そしてさらに一歩進んで、「洞察力を働かせること」(P.15魚谷雅彦氏)が大切だ。仕事が遅い人は、「どこかに正しい答えがあるはず」と、必死になってリサーチをする。だが、そんなものはいつまで経ってもみつからない。ビジネスに正解はなく、あるのは仮説だけだからだ。仕事が速い人は調査から正解を導くのではなく、洞察力によって仮説を立て、それを自らの行動によって正しいと証明しようとする。この思考の組み立て方こそ、彼ら・彼女らが、他人の何倍もの速さで成功を手にする秘密なのだ。
多くの人が、「仕事は80%でいい」(P.20・松沢幸一氏)、「完璧主義より合格点主義」(P.35・豊田圭一氏)と異口同音に語るように、「反完璧主義」も、仕事が速い人たちに共通する特徴だ。
真面目な人はつい、「仕事なのだから細かい部分もきちんとしなくては」と考えてしまうものだが、それが仕事を遅くする原因になっている場合も少なくない。第二部の「片づけ編」に登場してくれた桃山透氏が、「整理の最大の解決策は捨てること」(P.36)と教えてくれたように、仕事のスピードアップを図るにも、不要なものを思い切って捨てることが必要なのだ。

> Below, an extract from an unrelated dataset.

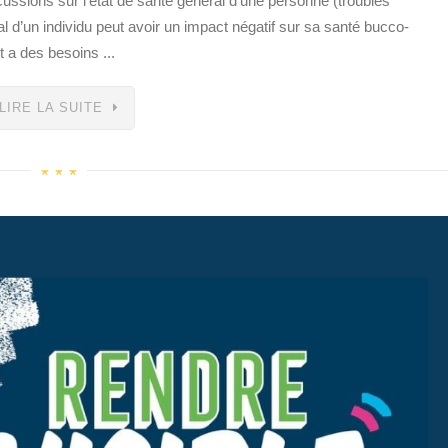
ussions sur l’état de santé général d’une personne (troubles
al d’un individu peut avoir un impact négatif sur sa santé bucco-
t a des besoins ...
LIRE LA SUITE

とはいえ、仕事が速い人のなかにも弁護士の本村健太郎氏のように、「自分は完璧な仕事ができているか、と自問する」(P.61)という人もいる。だがその本村氏が、「無理だと思ったら、『できません』と上司や周りの人に相談したほうがいい」(P.61)とアドバイスをしていることに留意してほしい。本村氏がいう「完璧」とは、なんでもかんでも自分でこなそうとすることではなく、自分の時間や労力という資源を、もっとも必要なところに効率よく投入する「選択と集中」を指しているのだ。「自分が知っている一割をピンポイントでしゃべることで、あとの九割も知っているようにみえる」(P.59)と語ってくれたタレントの土田晃之氏の会話術にも、共通したものがうかがえる。
その意味で、仕事が速い人たちは、そうでない人たちより「自分の強み」をよくわかっている、といえるだろう。自分に足りないものを数え上げるより、自分はどんなことが得意なのか、何に力を入れたら能力を活かせるのかを考えて、そこに注力したほうが、仕事のスピードを大きく伸ばすことができるはずだ。
仕事が速い人に共通するポイントの3つ目は、「上手に自分をその気にさせている」点だ。
たとえば、アレックス社長の辻野晃一郎氏は、「仕事のスピードを上げるには、話すのでも食事でも本を読むのでも、とにかくなんでも速くやることを心がけるといい」(P.17)と述べている。頭で仕事を速くしたいと思っても、それだけではなかなか効果は挙がらない。だが、行動1つひとつのスピードアップを心がければ、必ず確実な効果が得られる。そうして「仕事が速くなった」という効果を実感することが、習慣化への第一歩になる。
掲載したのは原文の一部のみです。